Milkweed flowers are stunningly beautiful and attract a wide variety of pollinators- not just monarchs. Being a native wildflower it is drought tolerant and appropriate for dry gardens. Contrary to what its name suggests, we have not found milkweed to be a exceptionally weedy plant and it does not spread aggressively or reseed with abandon.
Monarch populations have been on steep decline in recent decades. To learn more about the causes of this, visit the Xerces Society for Invertebrate Conservation's page on the monarch decline. The reasons for this decline include habitat loss in their overwinter habitat in Mexico and pesticides. One primary reason for their decline is the decline of their host plant- milkweed- all over the west and midwestern United States. Reasons for this include the use of GMO Round-up Ready crops which allow the spraying of herbicides over vast amounts of acres, killing milkweed where it grows in fields, along, roadsides and in ditches.
This is one problem where you can make a difference! You can help save the monarch butterfly by planting milkweed in your own garden!

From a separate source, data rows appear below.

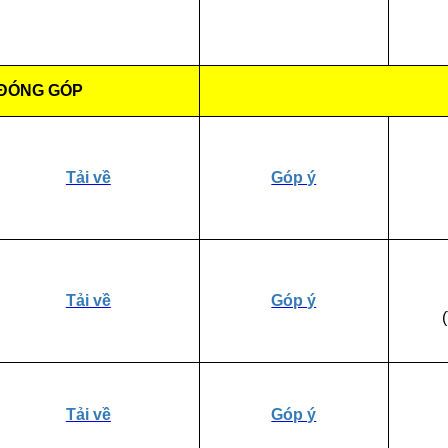
 ĐÓNG GÓP
Tải về
Góp ý
Tải về
Góp ý
Tải về
Góp ý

Learn more about efforts to save the monarch butterfly in Mexico here.
How to grow milkweed:
As a native wildflower, milkweed germination will be greatly enhanced if you give them a "winter" before you expect them to grow. This can be done either by planting them in the fall, or by cold stratifying them in a moist paper towel in a plastic bag in the refrigerator for 1-2 months. Planting them in the fall in a weed free location is the simplest, but we have found the most success when we cold stratify them and start them in pots in a greenhouse or under a grow light. If planting inside, do this 4-6 weeks before you expect to transplant them. Sow 1/4" deep, and thin to about 8" between plants. Because they tolerate dry conditions, we plant these in our native plants dry garden. We love to plant them where we will see them often, so we can see if we find any monarch caterpillars munching on them- or better yet catch a monarch mama in the process of laying her eggs on them!